Öyle bir yandaş medya oluşturuldu ki, bir suçlama dolayısıyla mahkemeye çıkan asker yahut muhalif biri için manşet anında, “Hesap veriyor!” diye atılıyor.
Yahu ne “hesap vermesi” adam, “ifade veriyor, ifade” hani, suçluluğu ispatlanana kadar insanlar masumdu, hani İslâm “hüsnü zan” emrediyordu; bütün “hüsnü zan”ların AKP’ye tahsis edildiği bir dönem yaşıyoruz, bu hâl Sayın Başbakanın, “Bizim yaptığımız her şey doğru, başkalarının bütün yaptıkları yanlış!” ruh halinin basına yansıması değil mi? Deniz Feneri için, “Hesap veriyor” manşeti atabilir mi bunlar?
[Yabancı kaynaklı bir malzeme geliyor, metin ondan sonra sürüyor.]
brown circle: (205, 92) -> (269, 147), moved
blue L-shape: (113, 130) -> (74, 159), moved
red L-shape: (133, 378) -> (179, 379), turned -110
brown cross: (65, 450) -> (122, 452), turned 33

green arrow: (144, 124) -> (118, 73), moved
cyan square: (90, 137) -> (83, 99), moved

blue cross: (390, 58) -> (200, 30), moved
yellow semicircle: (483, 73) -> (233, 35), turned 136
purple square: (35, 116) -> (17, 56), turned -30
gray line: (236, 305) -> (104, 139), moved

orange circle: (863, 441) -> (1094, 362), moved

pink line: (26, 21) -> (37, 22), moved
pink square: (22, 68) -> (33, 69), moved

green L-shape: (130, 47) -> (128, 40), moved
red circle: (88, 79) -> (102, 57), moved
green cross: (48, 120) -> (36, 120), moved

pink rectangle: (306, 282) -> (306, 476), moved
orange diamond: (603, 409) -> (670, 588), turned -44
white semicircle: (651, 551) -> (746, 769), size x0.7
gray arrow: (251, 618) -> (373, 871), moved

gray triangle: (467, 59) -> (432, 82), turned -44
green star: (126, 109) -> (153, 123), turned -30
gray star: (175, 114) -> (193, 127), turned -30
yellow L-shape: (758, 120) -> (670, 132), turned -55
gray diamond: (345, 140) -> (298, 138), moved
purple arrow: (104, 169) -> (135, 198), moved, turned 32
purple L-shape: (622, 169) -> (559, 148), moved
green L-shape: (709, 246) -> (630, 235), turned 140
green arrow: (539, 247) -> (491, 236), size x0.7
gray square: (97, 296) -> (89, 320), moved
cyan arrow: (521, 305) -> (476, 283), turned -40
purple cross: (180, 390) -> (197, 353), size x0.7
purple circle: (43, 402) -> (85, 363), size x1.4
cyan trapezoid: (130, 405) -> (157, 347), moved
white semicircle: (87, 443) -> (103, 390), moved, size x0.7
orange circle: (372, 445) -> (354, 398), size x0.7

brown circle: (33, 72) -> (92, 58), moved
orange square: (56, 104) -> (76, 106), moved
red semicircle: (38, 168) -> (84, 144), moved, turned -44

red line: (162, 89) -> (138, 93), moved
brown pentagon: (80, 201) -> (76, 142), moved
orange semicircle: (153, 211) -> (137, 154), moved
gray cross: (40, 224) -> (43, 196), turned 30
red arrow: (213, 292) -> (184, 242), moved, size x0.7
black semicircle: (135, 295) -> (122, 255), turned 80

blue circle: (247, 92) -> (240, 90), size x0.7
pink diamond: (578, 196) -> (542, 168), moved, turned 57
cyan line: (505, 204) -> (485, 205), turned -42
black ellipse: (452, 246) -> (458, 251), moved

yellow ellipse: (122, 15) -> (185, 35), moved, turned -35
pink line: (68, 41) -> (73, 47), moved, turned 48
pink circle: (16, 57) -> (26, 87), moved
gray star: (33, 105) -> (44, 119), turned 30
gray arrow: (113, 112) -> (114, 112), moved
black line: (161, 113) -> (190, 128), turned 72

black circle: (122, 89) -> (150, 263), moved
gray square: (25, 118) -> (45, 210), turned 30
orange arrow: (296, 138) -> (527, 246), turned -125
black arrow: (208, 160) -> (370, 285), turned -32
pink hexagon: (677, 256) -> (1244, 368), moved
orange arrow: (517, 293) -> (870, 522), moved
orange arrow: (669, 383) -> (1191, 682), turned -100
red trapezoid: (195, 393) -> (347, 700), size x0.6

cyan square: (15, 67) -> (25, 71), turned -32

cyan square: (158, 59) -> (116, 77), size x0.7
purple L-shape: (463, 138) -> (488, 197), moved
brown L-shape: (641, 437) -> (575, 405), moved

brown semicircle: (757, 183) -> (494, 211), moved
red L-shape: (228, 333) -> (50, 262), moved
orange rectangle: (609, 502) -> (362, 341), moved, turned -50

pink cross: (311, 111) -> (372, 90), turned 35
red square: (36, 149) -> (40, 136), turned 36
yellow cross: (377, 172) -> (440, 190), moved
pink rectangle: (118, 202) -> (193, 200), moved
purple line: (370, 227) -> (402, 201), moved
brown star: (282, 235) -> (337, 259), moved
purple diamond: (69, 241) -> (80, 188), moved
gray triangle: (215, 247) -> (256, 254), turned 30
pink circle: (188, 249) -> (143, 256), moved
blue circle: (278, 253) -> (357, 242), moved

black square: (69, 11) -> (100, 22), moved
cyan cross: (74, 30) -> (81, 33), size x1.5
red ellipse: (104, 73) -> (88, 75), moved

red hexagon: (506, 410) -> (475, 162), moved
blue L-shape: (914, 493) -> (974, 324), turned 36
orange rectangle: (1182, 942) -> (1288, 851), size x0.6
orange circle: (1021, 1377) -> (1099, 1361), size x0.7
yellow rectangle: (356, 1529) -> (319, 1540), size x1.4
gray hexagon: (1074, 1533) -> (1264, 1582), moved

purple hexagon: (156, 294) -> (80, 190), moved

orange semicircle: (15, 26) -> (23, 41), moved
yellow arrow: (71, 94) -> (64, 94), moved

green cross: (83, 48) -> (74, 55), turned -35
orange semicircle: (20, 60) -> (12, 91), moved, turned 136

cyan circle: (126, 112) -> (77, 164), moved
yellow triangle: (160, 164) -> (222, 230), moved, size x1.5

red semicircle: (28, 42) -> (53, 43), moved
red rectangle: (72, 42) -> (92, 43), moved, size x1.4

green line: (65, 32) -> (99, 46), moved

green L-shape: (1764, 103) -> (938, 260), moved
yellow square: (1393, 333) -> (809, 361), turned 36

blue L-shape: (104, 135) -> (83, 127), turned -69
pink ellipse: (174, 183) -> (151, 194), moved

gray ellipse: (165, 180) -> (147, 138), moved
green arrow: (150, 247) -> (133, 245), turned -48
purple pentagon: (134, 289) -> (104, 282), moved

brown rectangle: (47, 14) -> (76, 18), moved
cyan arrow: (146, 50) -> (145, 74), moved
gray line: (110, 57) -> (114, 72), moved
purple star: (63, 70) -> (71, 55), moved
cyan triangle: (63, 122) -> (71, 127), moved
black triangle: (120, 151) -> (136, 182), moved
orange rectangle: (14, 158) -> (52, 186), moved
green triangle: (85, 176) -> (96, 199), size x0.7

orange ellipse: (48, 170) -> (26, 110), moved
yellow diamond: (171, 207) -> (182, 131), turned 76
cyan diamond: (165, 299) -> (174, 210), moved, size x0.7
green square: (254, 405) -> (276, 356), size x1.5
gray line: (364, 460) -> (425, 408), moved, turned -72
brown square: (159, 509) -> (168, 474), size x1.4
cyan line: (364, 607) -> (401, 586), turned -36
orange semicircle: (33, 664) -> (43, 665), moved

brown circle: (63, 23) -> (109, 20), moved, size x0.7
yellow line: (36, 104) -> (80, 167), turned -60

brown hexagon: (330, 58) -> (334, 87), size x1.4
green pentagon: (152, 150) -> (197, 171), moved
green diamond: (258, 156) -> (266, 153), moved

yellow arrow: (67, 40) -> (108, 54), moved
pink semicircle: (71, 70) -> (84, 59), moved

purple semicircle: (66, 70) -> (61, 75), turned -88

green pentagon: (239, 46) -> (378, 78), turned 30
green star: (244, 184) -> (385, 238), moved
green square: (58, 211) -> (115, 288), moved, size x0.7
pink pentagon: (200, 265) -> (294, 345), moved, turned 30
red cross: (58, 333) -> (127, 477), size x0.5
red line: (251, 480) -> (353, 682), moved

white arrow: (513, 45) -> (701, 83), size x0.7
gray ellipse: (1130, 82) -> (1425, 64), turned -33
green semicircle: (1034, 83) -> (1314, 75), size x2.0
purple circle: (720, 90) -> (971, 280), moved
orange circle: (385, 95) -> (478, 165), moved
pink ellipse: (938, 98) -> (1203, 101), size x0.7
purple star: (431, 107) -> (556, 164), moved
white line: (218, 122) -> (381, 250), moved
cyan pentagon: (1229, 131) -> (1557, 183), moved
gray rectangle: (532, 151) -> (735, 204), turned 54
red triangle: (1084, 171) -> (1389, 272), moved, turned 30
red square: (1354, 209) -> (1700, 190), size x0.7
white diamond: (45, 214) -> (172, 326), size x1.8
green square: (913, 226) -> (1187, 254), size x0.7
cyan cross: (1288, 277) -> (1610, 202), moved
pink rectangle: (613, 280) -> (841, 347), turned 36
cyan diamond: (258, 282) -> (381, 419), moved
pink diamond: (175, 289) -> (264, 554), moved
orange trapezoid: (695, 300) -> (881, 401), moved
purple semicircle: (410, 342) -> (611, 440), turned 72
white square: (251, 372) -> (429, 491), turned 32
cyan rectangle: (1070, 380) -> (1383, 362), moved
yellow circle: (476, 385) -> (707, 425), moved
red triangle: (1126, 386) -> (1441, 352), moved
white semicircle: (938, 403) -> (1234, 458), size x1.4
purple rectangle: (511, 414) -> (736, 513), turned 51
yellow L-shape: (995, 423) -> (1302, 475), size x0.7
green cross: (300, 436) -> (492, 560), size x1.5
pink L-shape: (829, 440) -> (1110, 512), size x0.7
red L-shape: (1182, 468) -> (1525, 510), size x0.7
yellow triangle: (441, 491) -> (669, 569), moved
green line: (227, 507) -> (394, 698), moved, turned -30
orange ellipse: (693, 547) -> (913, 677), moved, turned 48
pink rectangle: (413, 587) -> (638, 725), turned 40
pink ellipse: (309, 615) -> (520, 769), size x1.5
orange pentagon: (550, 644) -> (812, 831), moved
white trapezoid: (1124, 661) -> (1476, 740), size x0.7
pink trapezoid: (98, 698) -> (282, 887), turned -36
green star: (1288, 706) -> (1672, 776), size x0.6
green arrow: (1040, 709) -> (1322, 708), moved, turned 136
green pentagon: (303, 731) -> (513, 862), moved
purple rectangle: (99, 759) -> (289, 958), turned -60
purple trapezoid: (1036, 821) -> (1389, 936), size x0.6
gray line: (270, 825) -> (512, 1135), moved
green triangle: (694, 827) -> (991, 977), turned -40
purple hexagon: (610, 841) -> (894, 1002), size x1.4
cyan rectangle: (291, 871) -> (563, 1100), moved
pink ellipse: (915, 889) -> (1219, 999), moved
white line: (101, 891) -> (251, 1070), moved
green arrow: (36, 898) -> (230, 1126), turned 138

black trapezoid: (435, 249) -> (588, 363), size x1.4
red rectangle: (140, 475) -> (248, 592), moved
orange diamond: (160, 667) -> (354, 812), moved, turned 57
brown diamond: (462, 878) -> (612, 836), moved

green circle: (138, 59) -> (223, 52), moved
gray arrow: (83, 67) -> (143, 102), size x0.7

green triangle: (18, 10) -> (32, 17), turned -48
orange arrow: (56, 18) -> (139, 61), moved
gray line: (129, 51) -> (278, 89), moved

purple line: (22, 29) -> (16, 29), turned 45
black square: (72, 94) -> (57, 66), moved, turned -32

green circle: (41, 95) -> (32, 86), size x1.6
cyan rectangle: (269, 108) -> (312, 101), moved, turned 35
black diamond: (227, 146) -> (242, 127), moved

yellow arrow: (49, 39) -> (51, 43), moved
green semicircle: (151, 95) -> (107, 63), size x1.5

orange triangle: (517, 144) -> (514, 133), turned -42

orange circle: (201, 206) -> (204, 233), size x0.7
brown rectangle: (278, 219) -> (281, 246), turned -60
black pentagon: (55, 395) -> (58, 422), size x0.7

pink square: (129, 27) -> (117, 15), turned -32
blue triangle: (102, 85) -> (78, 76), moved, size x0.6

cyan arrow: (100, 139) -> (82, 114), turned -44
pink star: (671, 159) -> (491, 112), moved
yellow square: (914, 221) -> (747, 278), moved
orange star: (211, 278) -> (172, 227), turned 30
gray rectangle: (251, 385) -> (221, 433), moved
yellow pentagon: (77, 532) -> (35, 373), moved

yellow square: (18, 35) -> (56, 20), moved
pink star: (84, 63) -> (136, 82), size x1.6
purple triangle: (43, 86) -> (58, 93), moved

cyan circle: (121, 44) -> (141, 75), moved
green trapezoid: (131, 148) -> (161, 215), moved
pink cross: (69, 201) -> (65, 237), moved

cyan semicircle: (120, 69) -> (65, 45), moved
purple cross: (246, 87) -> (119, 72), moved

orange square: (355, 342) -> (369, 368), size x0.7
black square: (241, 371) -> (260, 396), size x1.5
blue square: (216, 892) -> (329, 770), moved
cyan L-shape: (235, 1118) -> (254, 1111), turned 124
Masumiyet karinesini savunmak bile “darbeci” yaftasını yemek için kâfi sebep, artık. Bahanesi de, bu ülkede asker darbe yapmadı mı, 1960 olmadı mı, 12 Eylül, 28 Şubat yaşanmadı mı?
“Yani?”
Yani, “Asker mi, ne yaparsa yanlış!” toptancılığı..
Kardeşim elbette askerin içinde de çürükler var(dır). Hele Deniz Kuvvetleri’nde var olduğu söylenen basına yansıyan son çirkinliklerin yüzde beşi bile doğru ise, bir orduya yapılabilecek en büyük kötülük yapılmış demektir, bunun hesabını sormayan, alçaktır, sormayanlar, bu hadisenin üzerine gitmeyenler bizzat ordunun en büyük düşmanıdır.
İyi de, bunu yapacak olan siyasi iradenin arkasında duracağı hukuktur. Mağdur rolü, ah, ah, bizim başımıza daha neler geldi neler ağlaması, hele buradan oy devşirilmeye çalışılması, “Ben görevimi yapmıyorum, yapamıyorken de haklıyım, haksız hep başkası” kumpası değil mi?
Askerin “görevinin dışında yaptığı her şey” vicdan ve hukuk açısından ne ise, “iktidarın ağlaması” da vicdan ve hukuk mihenginde, işte o dur.
Çünkü, “ağlamak, görevin dışında yapılan şeyin ta kendisi” dir.